Certain federal officials must publicly file annual statements that disclose their income, assets, debts and affiliations. These financial reporting duties are designed to lay bare financial conflicts of interest, and deter any temptation to conceal the same.

It's not necessarily a crime for an executive branch official to have business relationships, stocks, property or financial interests in the United States or abroad. Nor is it inherently criminal to have a potential conflict between those financial interests and the public interest.

The federal conflict of interest law is violated when an executive branch employee participates personally and substantially in a particular matter knowing that he (or someone close to him) has a financial interest.

The Supreme Court has long indicated that conflict of interest laws target participation that objectively arouses suspicion, and do not require the government to prove specific corrupt intent. The financial interest is the mere possibility of gain or loss, and not the asset or interest itself. Section 208 is designed to be broad in scope.

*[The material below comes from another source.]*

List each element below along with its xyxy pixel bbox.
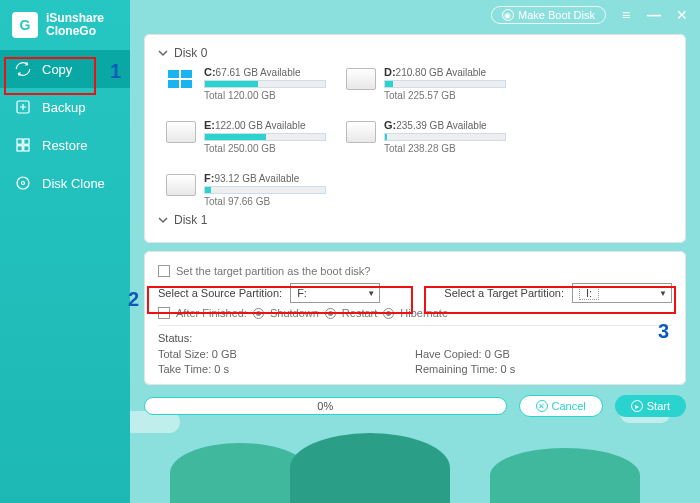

On the other hand, the statute requires a specific showing beyond the existence of financial interests. Merely having a vast business empire, including debts, investments, credit default swaps or other interests does not automatically criminalize Kushner's presence in the White House.

The investigators will look at his participation in particular matters, and whether those matters affect his business interests. If he did participate, that participation must be personal and substantial, and he must know his participation would have a direct and predictable effect on those interests.

The possibility of a benefit or detriment must be real, not speculative. Of course, there must be limits on what kind of "particular matter" an interested official is barred from participation in. Kushner could hypothetically participate in the consideration of broad policy options that affect a large and diverse group, even if those might also ultimately affect his interests.

The Office of Government Ethics has used as examples of benign matters health and safety regulations applicable to all employers, or comprehensive legislative proposal for health care reform. If an executive branch official has interests in the health care industry, he might still be able to participate in these matters. On the other hand, if a real estate tycoon like Kushner advocates the interests of a discrete and identifiable class of persons, like his own New York real estate holdings, then he might run afoul of Section 208.

Section 208 is not a crime of financial interest, it's a crime of participation. But that participation requirement is easy to satisfy when your holdings are vast, and your executive branch assignments are expansive and nebulous: An executive branch employee could run afoul of Section 208 without even specifically intending to violate federal law.